There's one more thing. When an extremely basic civil right
is involved, it seems to me the burden of proof should lie
with those who seek to deny it to a small minority of citizens,
not with those who seek to extend it. So far, the opposite
has been the case. Those of us who have argued for this basic
equality have been asked to prove a million negatives: that
the world will not end, that marriage will not collapse, that
this reform will not lead to polygamy and incest and bestiality
and the fall of Rome. Those who wish to deny it, on the other
hand, have been required to utter nothing more substantive
than Hillary Clinton's terse, incoherent dismissal. Gore,
for example, has still not articulated a persuasive reason
for his opposition to gay marriage, beyond a one-sentence
affirmation of his own privilege. But surely if civil marriage
involves no substantive requirement that adult gay men and
women cannot fulfill, if gay love truly is as valid as straight
love, and if civil marriage is a deeper constitutional right
than the right to vote, then the continued exclusion of gay
citizens from civil marriage is a constitutional and political
enormity. It is those who defend the status quo who should
be required to prove their case beyond even the slightest
doubt.
They
won't have to, of course. The media will congratulate George
W. Bush merely for conceding that the gay people supporting
his campaign are human beings. Gore will be told by his pollsters
that supporting the most basic civil right for homosexuals
would be political suicide, and he will surely defer to them.

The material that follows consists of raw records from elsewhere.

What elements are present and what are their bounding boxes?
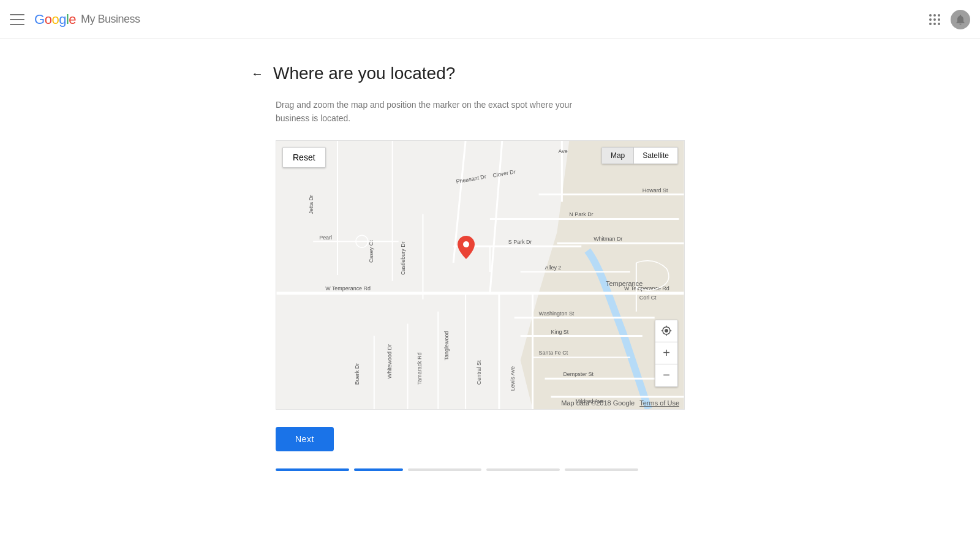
user-avatar[interactable] [951,10,970,29]
header: Google My Business [0,0,980,39]
svg-text:King St: King St [551,328,568,334]
svg-text:Central St: Central St [476,360,482,385]
svg-text:Temperance: Temperance [606,280,643,287]
progress-segment-4 [486,468,560,471]
svg-text:Tamarack Rd: Tamarack Rd [417,352,423,385]
main-content: ← Where are you located? Drag and zoom t… [214,39,766,495]
svg-text:Corl Ct: Corl Ct [639,295,657,301]
svg-point-59 [463,241,469,247]
map-marker [458,236,475,261]
map-footer: Map data ©2018 Google Terms of Use [556,397,684,409]
page-title: Where are you located? [273,64,455,83]
back-row: ← Where are you located? [251,64,729,83]
svg-text:Lewis Ave: Lewis Ave [510,366,516,391]
svg-text:Jetta Dr: Jetta Dr [308,195,314,214]
zoom-in-button[interactable]: + [655,342,677,364]
progress-segment-2 [354,468,403,471]
svg-text:Whitman Dr: Whitman Dr [594,236,622,242]
progress-bar [276,468,729,471]
google-logo: Google My Business [34,12,140,28]
my-location-button[interactable] [655,320,677,342]
next-button[interactable]: Next [276,427,334,451]
app-name: My Business [81,13,140,26]
hamburger-icon[interactable] [10,12,24,27]
reset-button[interactable]: Reset [282,147,326,168]
svg-text:W Temperance Rd: W Temperance Rd [325,285,371,291]
svg-text:Alley 2: Alley 2 [545,265,562,271]
map-background: Howard St N Park Dr S Park Dr Whitman Dr… [276,141,684,409]
zoom-out-button[interactable]: − [655,364,677,386]
svg-text:N Park Dr: N Park Dr [569,211,593,217]
back-button[interactable]: ← [251,67,263,81]
header-right [924,9,970,31]
svg-text:Castlebury Dr: Castlebury Dr [400,241,406,275]
progress-segment-1 [276,468,349,471]
header-left: Google My Business [10,12,140,28]
svg-text:Casey Ct: Casey Ct [368,240,374,263]
svg-text:Washington St: Washington St [539,310,575,316]
apps-icon[interactable] [924,9,946,31]
svg-text:Dempster St: Dempster St [563,371,594,377]
map-type-satellite-button[interactable]: Satellite [634,148,677,164]
svg-text:Ave: Ave [558,148,567,154]
terms-of-use-link[interactable]: Terms of Use [639,399,679,407]
progress-segment-5 [565,468,638,471]
progress-segment-3 [408,468,481,471]
zoom-controls: + − [655,320,678,387]
svg-text:Tanglewood: Tanglewood [443,331,450,360]
svg-text:Santa Fe Ct: Santa Fe Ct [539,350,568,356]
map-type-map-button[interactable]: Map [602,148,633,164]
svg-text:Howard St: Howard St [643,187,668,193]
svg-text:Whitewood Dr: Whitewood Dr [386,344,393,378]
svg-text:S Park Dr: S Park Dr [508,239,532,245]
map-container[interactable]: Howard St N Park Dr S Park Dr Whitman Dr… [276,140,685,410]
svg-text:Pearl: Pearl [319,235,332,241]
page-description: Drag and zoom the map and position the m… [276,98,655,126]
map-roads: Howard St N Park Dr S Park Dr Whitman Dr… [276,141,684,409]
map-type-controls: Map Satellite [601,147,678,164]
svg-text:Buerk Dr: Buerk Dr [354,363,360,385]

That is politics, and I have learned to expect nothing more
from either candidate. But the principle of the matter is
another issue. To concede that gay adults are responsible
citizens, to concede that there will be no tangible damage
to the institution of marriage by their inclusion within it,
and then to offer gay men and women a second-class institution
called civil union makes no sense. It's a well-meaning surrender
to unfounded fear. Liberals of any stripe should see this.
The matter is ultimately simple enough. Gay men and women
are citizens of this country. After two centuries of invisibility
and persecution, they deserve to be recognized as such.